Sustained enrichment of liver phospholipids and triglycerides in eicosapentaenoate after a bolus intravenous injection of a medium-chain triglycerides:fish oil emulsion to streptozotocin (Type 1) and Goto-Kakizaki (Type 2) diabetic rats.

This study deals with the sustained enrichment of liver phospholipids and triglycerides in long-chain polyunsaturated omega3 fatty acids (omega3) found after the bolus intravenous injection of a novel medium-chain triglyceride:fish oil emulsion (MCT:FO) to streptozotocin (Type 1) and Goto-Kakizaki (Type 2) diabetic rats. Twenty hours after injection of the MCT:FO emulsion, the relative concentration of omega3 was indeed higher in liver phospholipids and triglycerides than that found in rats injected with either saline or a control medium-chain triglyceride:long-chain triglyceride emulsion.
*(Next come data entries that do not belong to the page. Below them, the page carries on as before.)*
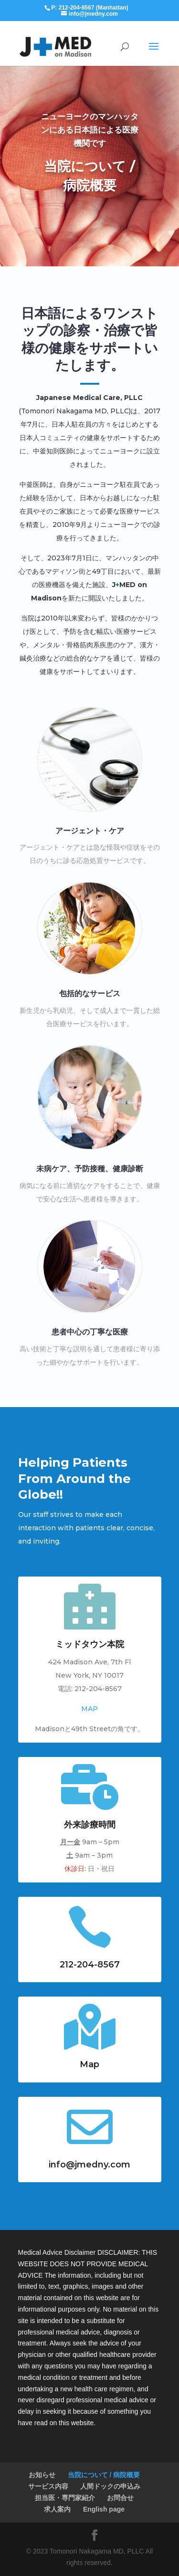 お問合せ (120, 2498)
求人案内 (57, 2509)
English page (104, 2509)
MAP (89, 1708)
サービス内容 (48, 2486)
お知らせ (42, 2475)
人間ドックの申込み (110, 2486)
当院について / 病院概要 (104, 2475)
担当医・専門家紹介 (65, 2498)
This coincided with a decrease in the ponderal percentage of C18:3omega3, C20:4omega6 and/or C22:4omega6 in liver triglycerides. The present study further documents differences between streptozotocin-induced and Goto-Kakizaki diabetic rats in terms of body weight, glycemia, liver triglyceride content and the fatty acid pattern of both liver phospholipids and triglycerides, as well as a close correlation in the latter animals between liver and plasma phospholipids or triglycerides as far as the ratio in the relative concentration of selected fatty acids representative of desaturase and elongase activities is concerned. In light of these and previous findings, it is proposed that the beneficial metabolic and functional events of the MCT:FO emulsion may display not solely a rapid but also sustained time course.